Note down the query latency so that we can compare it with the query latency of ANN (using vector index). With 100 million rows, the above query without a vector index could take a few seconds/minutes to complete.

Build a vector similarity index

Run the following SQL to define and build a vector similarity index on the vector column of the laion_5b_100m table :

ALTER TABLE laion_5b_100m ADD INDEX vector_index vector TYPE vector_similarity('hnsw', 'cosineDistance', 768, 'bf16', 64, 512);

ALTER TABLE laion_5b_100m MATERIALIZE INDEX vector_index SETTINGS mutations_sync = 2;

The parameters and performance considerations for index creation and search are described in the documentation. The statement above uses values of 64 and 512 respectively for the HNSW hyperparameters M and ef_construction. Users need to carefully select optimal values for these parameters by evaluating index build time and search results quality corresponding to selected values.

Building and saving the index could even take a few hours for the full l00 million dataset, depending on the number of CPU cores available and the storage bandwidth.

Once the vector similarity index has been built, vector search queries will automatically use the index:

SELECT id, url 
FROM laion_5b_100m
ORDER BY cosineDistance( vector, (SELECT vector FROM laion_5b_100m WHERE id = 9999) ) ASC
LIMIT 20

The first time load of the vector index into memory could take a few seconds/minutes.

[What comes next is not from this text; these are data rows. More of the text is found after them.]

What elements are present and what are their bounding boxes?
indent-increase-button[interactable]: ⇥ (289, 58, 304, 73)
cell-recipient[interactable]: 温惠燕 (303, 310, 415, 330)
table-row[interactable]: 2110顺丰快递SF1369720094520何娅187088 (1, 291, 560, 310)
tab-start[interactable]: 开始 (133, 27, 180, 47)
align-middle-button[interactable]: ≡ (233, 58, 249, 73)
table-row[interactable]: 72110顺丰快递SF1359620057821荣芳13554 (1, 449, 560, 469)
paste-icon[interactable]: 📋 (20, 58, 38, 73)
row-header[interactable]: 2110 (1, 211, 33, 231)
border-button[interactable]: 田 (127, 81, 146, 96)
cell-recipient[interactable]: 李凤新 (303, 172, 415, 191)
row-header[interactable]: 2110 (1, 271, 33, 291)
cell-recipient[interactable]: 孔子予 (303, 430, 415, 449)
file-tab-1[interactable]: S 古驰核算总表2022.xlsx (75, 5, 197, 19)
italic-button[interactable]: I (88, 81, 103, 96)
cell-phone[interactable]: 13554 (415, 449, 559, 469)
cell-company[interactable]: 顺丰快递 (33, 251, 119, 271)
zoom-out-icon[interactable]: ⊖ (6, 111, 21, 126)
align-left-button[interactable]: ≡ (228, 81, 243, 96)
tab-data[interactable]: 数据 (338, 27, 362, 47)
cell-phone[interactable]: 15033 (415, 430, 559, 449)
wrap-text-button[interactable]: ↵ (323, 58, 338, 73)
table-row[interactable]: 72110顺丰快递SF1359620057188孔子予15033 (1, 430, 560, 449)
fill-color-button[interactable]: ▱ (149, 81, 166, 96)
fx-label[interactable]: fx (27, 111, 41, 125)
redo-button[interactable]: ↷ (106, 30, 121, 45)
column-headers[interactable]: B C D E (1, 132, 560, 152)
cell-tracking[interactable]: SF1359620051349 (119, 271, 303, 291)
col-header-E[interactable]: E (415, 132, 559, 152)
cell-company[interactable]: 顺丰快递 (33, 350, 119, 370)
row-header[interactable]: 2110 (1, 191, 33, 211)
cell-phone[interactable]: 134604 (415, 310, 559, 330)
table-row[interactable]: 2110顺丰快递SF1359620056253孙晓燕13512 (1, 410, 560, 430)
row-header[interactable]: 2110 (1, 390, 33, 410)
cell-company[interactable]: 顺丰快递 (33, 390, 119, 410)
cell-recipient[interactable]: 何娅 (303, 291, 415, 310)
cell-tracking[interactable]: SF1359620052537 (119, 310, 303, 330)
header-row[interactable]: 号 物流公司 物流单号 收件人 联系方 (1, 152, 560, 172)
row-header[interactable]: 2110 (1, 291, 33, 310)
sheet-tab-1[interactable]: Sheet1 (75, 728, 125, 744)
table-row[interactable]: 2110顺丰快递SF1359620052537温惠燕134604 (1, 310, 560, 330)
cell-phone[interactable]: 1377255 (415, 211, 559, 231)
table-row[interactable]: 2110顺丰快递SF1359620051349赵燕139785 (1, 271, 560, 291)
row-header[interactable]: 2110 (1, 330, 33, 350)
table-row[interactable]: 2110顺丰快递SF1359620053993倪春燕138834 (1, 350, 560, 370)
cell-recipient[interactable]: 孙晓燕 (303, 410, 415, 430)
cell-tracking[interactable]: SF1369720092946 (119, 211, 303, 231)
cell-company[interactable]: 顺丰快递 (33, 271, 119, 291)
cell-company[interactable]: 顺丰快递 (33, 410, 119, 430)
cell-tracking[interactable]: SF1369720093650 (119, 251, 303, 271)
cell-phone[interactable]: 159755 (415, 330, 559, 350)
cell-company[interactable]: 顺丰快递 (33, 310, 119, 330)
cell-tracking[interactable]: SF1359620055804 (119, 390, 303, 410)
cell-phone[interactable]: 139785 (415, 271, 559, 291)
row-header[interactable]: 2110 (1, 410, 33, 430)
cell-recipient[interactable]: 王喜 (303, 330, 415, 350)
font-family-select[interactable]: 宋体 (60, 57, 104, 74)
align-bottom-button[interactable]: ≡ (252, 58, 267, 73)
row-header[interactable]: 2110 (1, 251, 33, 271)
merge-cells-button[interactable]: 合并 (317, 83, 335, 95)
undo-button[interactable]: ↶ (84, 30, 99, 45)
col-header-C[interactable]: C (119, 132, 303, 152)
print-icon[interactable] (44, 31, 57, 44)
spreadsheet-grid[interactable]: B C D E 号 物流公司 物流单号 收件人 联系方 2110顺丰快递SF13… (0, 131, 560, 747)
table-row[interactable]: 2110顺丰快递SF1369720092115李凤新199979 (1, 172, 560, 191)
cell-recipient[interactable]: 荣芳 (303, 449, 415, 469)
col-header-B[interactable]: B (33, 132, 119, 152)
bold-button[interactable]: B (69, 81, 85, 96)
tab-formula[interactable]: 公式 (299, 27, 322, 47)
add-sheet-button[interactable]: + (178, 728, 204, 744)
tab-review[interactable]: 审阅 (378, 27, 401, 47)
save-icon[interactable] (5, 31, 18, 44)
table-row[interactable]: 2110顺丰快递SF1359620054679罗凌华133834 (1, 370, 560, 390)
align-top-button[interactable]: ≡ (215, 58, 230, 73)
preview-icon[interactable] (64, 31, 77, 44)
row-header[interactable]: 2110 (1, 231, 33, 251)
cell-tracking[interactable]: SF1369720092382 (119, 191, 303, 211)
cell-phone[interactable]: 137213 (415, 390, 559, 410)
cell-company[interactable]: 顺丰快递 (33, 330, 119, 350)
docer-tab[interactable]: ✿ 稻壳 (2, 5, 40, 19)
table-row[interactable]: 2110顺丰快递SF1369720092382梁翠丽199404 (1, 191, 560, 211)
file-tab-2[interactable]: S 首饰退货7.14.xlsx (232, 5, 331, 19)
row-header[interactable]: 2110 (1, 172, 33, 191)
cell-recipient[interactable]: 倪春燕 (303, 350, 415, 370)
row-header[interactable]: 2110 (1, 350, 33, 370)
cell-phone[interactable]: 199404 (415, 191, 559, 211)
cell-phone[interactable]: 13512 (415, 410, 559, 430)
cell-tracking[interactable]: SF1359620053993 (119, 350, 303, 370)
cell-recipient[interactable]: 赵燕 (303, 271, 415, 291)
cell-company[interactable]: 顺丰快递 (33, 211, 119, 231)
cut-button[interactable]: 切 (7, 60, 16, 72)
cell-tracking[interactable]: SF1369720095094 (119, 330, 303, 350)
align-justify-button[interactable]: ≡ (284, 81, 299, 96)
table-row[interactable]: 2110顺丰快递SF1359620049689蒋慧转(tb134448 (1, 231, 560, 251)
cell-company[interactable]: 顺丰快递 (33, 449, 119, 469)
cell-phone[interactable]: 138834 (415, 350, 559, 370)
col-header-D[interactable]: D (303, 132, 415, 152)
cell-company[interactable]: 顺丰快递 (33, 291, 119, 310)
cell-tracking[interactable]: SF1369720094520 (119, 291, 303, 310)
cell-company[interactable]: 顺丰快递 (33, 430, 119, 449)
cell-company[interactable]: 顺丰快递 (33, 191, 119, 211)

Generate embeddings for search query

The LAION 5b dataset embedding vectors were generated using OpenAI CLIP model ViT-L/14.

An example Python script is provided below to demonstrate how to programmatically generate embedding vectors using the CLIP APIs. The search embedding vector is then passed as an argument to the cosineDistance() function in the SELECT query.

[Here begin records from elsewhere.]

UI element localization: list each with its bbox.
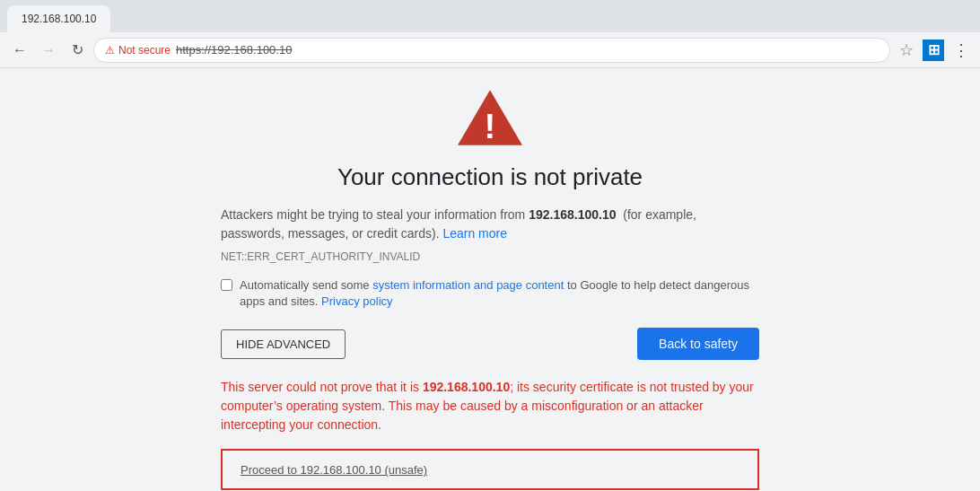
advanced-text-before-bold: This server could not prove that it is [221, 380, 423, 394]
bookmark-button[interactable]: ☆ [894, 38, 919, 63]
bold-ip: 192.168.100.10 [529, 207, 616, 222]
menu-button[interactable]: ⋮ [948, 38, 973, 63]
description-before-bold: Attackers might be trying to steal your … [221, 207, 529, 222]
bookmark-icon: ☆ [899, 40, 914, 60]
security-label: Not secure [118, 44, 171, 57]
warning-triangle-icon: ! [454, 86, 526, 149]
send-info-checkbox[interactable] [221, 279, 232, 291]
back-button[interactable]: ← [7, 38, 32, 63]
forward-button[interactable]: → [36, 38, 61, 63]
checkbox-text-before-link: Automatically send some [240, 278, 372, 292]
error-code: NET::ERR_CERT_AUTHORITY_INVALID [221, 250, 759, 263]
checkbox-row: Automatically send some system informati… [221, 277, 759, 310]
proceed-box[interactable]: Proceed to 192.168.100.10 (unsafe) [221, 449, 759, 490]
learn-more-link[interactable]: Learn more [442, 226, 507, 241]
toolbar: ← → ↻ ⚠ Not secure https://192.168.100.1… [0, 32, 980, 68]
toolbar-right: ☆ ⊞ ⋮ [894, 38, 973, 63]
address-bar[interactable]: ⚠ Not secure https://192.168.100.10 [93, 38, 890, 63]
active-tab[interactable]: 192.168.100.10 [7, 5, 110, 32]
page-content: ! Your connection is not private Attacke… [0, 68, 980, 491]
description-block: Attackers might be trying to steal your … [221, 206, 759, 243]
security-indicator: ⚠ Not secure [105, 44, 171, 57]
advanced-info-block: This server could not prove that it is 1… [221, 378, 759, 434]
back-to-safety-button[interactable]: Back to safety [637, 328, 759, 360]
menu-icon: ⋮ [953, 40, 968, 60]
proceed-link[interactable]: Proceed to 192.168.100.10 (unsafe) [241, 463, 427, 477]
warning-icon: ⚠ [105, 44, 115, 57]
system-info-link[interactable]: system information and page content [372, 278, 564, 292]
svg-text:!: ! [485, 107, 496, 145]
privacy-policy-link[interactable]: Privacy policy [321, 294, 392, 308]
checkbox-text: Automatically send some system informati… [240, 277, 759, 310]
url-text: https://192.168.100.10 [176, 43, 292, 57]
windows-button[interactable]: ⊞ [921, 38, 946, 63]
tab-title: 192.168.100.10 [22, 13, 96, 25]
button-row: HIDE ADVANCED Back to safety [221, 328, 759, 360]
windows-icon: ⊞ [923, 39, 944, 61]
browser-window: 192.168.100.10 ← → ↻ ⚠ Not secure https:… [0, 0, 980, 68]
tab-bar: 192.168.100.10 [0, 0, 980, 32]
advanced-bold-ip: 192.168.100.10 [423, 380, 510, 394]
hide-advanced-button[interactable]: HIDE ADVANCED [221, 329, 346, 359]
reload-button[interactable]: ↻ [65, 38, 90, 63]
main-heading: Your connection is not private [337, 163, 643, 191]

To install the clip package, please refer to the OpenAI GitHub repository.

import torch
import clip
import numpy as np
import sys
import clickhouse_connect

device = "cuda" if torch.cuda.is_available() else "cpu"
model, preprocess = clip.load("ViT-L/14", device=device)

# Search for images that contain both a dog and a cat
text = clip.tokenize(["a dog and a cat"]).to(device)

with torch.no_grad():
    text_features = model.encode_text(text)
    np_arr = text_features.detach().cpu().numpy()

    # Pass ClickHouse credentials here
    chclient = clickhouse_connect.get_client()

    params = {'v1': list(np_arr[0])}
    result = chclient.query("SELECT id, url FROM laion_5b_100m ORDER BY cosineDistance(vector, %(v1)s) LIMIT 100",
                            parameters=params)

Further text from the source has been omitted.